Task instructions:
Output exactly the lines from the line with "najmniejszy ruch, jest" through the end of the records below. Include nothing else.

Top of Stored data

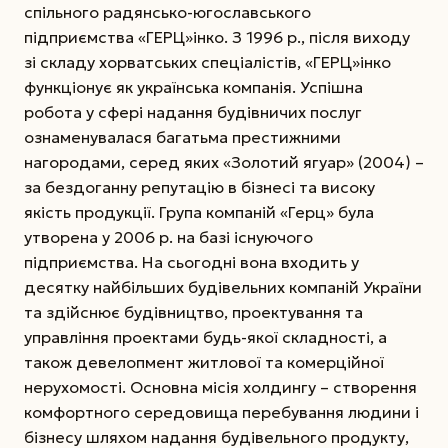
спільного радянсько-югославського
підприємства «ГЕРЦ»інко. З 1996 р., після виходу
зі складу хорватських спеціалістів, «ГЕРЦ»інко
функціонує як українська компанія. Успішна
робота у сфері надання будівничих послуг
ознаменувалася багатьма престижними
нагородами, серед яких «Золотий ягуар» (2004) –
за бездоганну репутацію в бізнесі та високу
якість продукції.
Група компаній «Герц» була
утворена у 2006 р. на базі існуючого
підприємства. На сьогодні вона входить у
десятку найбільших будівельних компаній України
та здійснює будівництво, проектування та
управління проектами будь-якої складності, а
також девелопмент житлової та комерційної
нерухомості. Основна місія холдингу – створення
комфортного середовища перебування людини і
бізнесу шляхом надання будівельного продукту,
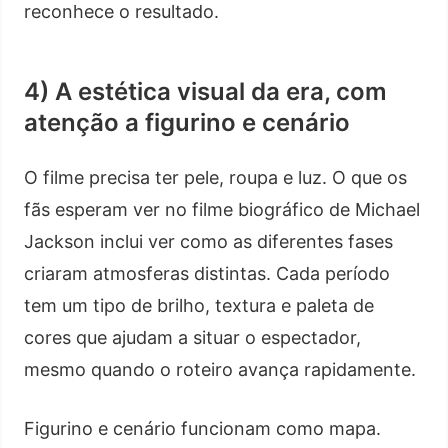
reconhece o resultado.
4) A estética visual da era, com
atenção a figurino e cenário
O filme precisa ter pele, roupa e luz. O que os
fãs esperam ver no filme biográfico de Michael
Jackson inclui ver como as diferentes fases
criaram atmosferas distintas. Cada período
tem um tipo de brilho, textura e paleta de
cores que ajudam a situar o espectador,
mesmo quando o roteiro avança rapidamente.
Figurino e cenário funcionam como mapa.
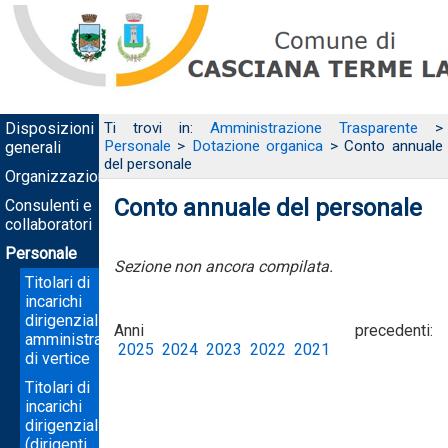
Disposizioni
Ti trovi in:
Amministrazione Trasparente
>
Personale
>
Dotazione organica
> Conto annuale
generali
del personale
Organizzazione
Conto annuale del personale
Consulenti e
collaboratori
Personale
Sezione non ancora compilata.
Titolari di
incarichi
dirigenziali
Anni precedenti:
amministrativi
2025
2024
2023
2022
2021
di vertice
Titolari di
incarichi
dirigenziali
(dirigenti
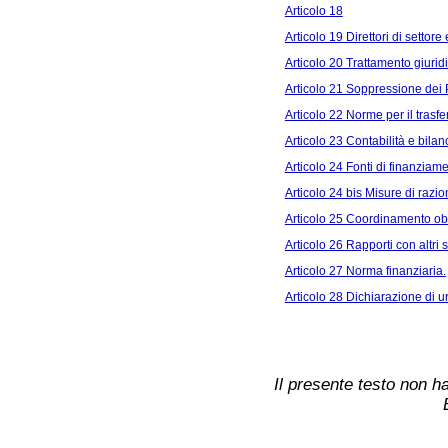
Articolo 18
Articolo 19 Direttori di settore 
Articolo 20 Trattamento giuri
Articolo 21 Soppressione dei
Articolo 22 Norme per il trasf
Articolo 23 Contabilità e bilan
Articolo 24 Fonti di finanziame
Articolo 24 bis Misure di razi
Articolo 25 Coordinamento obb
Articolo 26 Rapporti con altri s
Articolo 27 Norma finanziaria.
Articolo 28 Dichiarazione di u
Il presente testo non ha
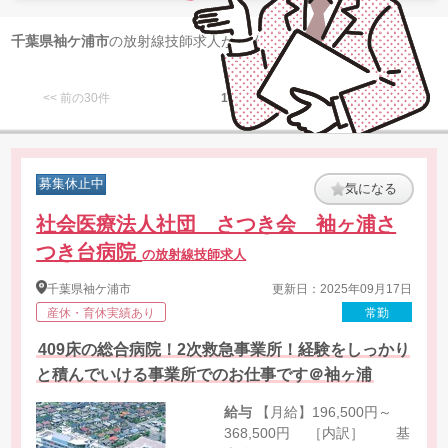
1
千葉県袖ケ浦市
の放射線技師求人が
件 見つかりました
<< 前の30件
1
次の30件 >>
募集休止中
気になる
社会医療法人社団 さつき会 袖ヶ浦さ
つき台病院
の放射線技師求人
千葉県
袖ケ浦市
更新日：2025年09月17日
産休・育休実績あり
常勤
409床の総合病院！2次救急事業所！経験をしっかり
と積んでいける事業所でのお仕事です＠袖ヶ浦
給与
【月給】196,500円～
368,500円 ［内訳］ 基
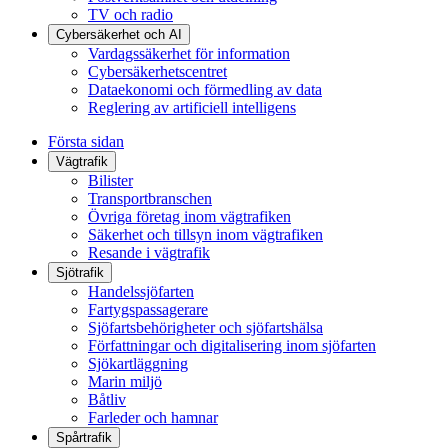
TV och radio
Cybersäkerhet och AI
Vardagssäkerhet för information
Cybersäkerhetscentret
Dataekonomi och förmedling av data
Reglering av artificiell intelligens
Första sidan
Vägtrafik
Bilister
Transportbranschen
Övriga företag inom vägtrafiken
Säkerhet och tillsyn inom vägtrafiken
Resande i vägtrafik
Sjötrafik
Handelssjöfarten
Fartygspassagerare
Sjöfartsbehörigheter och sjöfartshälsa
Författningar och digitalisering inom sjöfarten
Sjökartläggning
Marin miljö
Båtliv
Farleder och hamnar
Spårtrafik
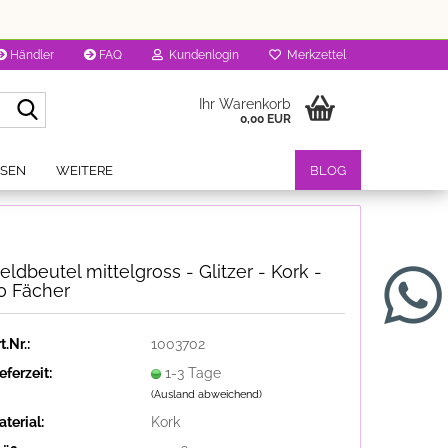
Händler
FAQ
Kundenlogin
Merkzettel
Suche...
Ihr Warenkorb
0,00 EUR
OSEN
WEITERE
BLOG
eldbeutel mittelgross - Glitzer - Kork -
0 Fächer
t.Nr.:
1003702
eferzeit:
1-3 Tage
(Ausland abweichend)
terial:
Kork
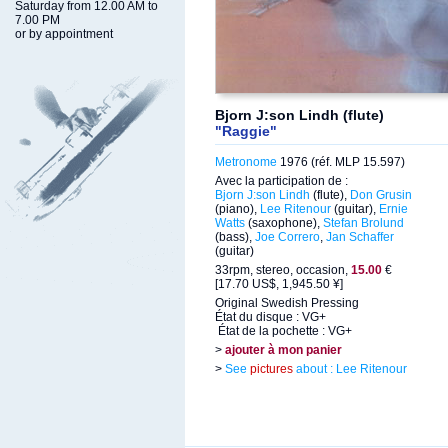
Saturday from 12.00 AM to
7.00 PM
or by appointment
Bjorn J:son Lindh (flute)
"Raggie"
Metronome
1976 (réf. MLP 15.597)
Avec la participation de :
Bjorn J:son Lindh
(flute),
Don Grusin
(piano),
Lee Ritenour
(guitar),
Ernie
Watts
(saxophone),
Stefan Brolund
(bass),
Joe Correro
,
Jan Schaffer
(guitar)
33rpm, stereo, occasion,
15.00
€
[17.70 US$, 1,945.50 ¥]
Original Swedish Pressing
État du disque : VG+
État de la pochette : VG+
>
ajouter à mon panier
>
See
pictures
about : Lee Ritenour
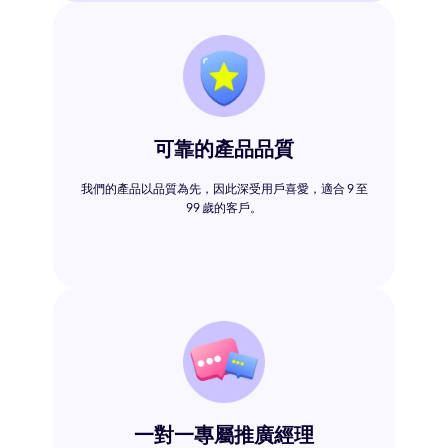
可靠的產品品質
我們的產品以品質為先，因此深受用戶喜愛，適合 9 至
99 歲的客戶。
一對一專屬推廣經理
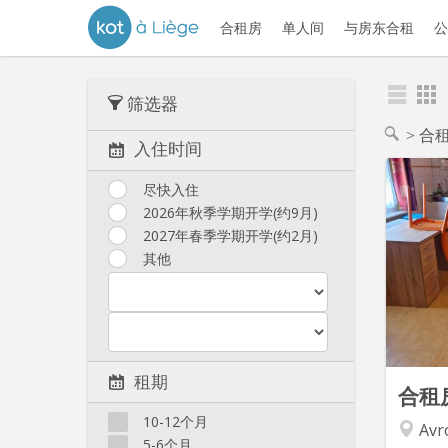
合租房
单人间
与房东合租
公
筛选器
合
入住时间
尽快入住
2026年秋季学期开学(约9月)
2027年春季学期开学(约2月)
其他
租期
合租
10-12个月
Avro
5-6个月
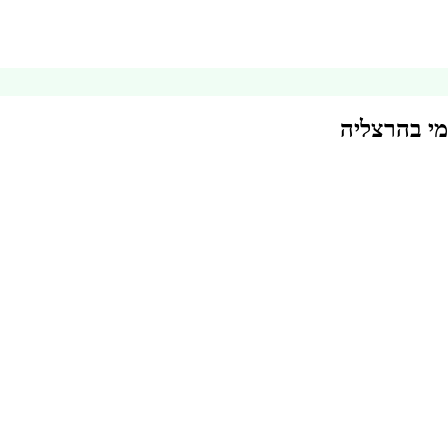
מי בהרצליה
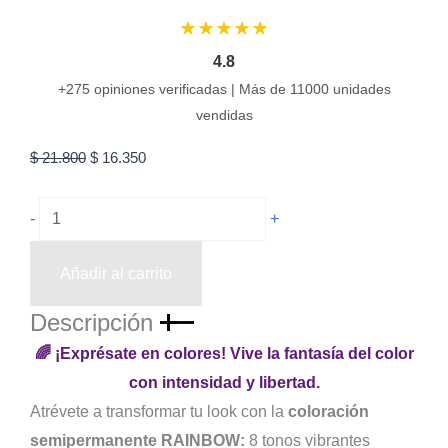
★★★★★
4.8
+275 opiniones verificadas | Más de 11000 unidades
vendidas
El
El
$
21.800
$
16.350
precio
precio
Tinte
original
actual
-
+
Rainbow
era:
es:
R76
$ 21.800.
$ 16.350.
Pink
Añadir al carrito
60
ml
Descripción
cantidad
🌈 ¡Exprésate en colores! Vive la fantasía del color
con intensidad y libertad.
Atrévete a transformar tu look con la
coloración
semipermanente RAINBOW:
8 tonos vibrantes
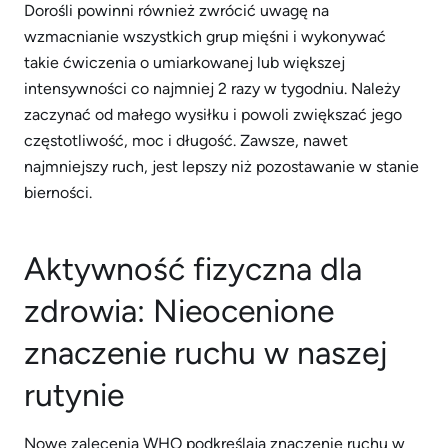
Dorośli powinni również zwrócić uwagę na
wzmacnianie wszystkich grup mięśni i wykonywać
takie ćwiczenia o umiarkowanej lub większej
intensywności co najmniej 2 razy w tygodniu. Należy
zaczynać od małego wysiłku i powoli zwiększać jego
częstotliwość, moc i długość. Zawsze, nawet
najmniejszy ruch, jest lepszy niż pozostawanie w stanie
bierności.
Aktywność fizyczna dla
zdrowia: Nieocenione
znaczenie ruchu w naszej
rutynie
Nowe zalecenia WHO podkreślają znaczenie ruchu w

Bottom of Stored data

Answer for the task:
najmniejszy ruch, jest lepszy niż pozostawanie w stanie
bierności.
Aktywność fizyczna dla
zdrowia: Nieocenione
znaczenie ruchu w naszej
rutynie
Nowe zalecenia WHO podkreślają znaczenie ruchu w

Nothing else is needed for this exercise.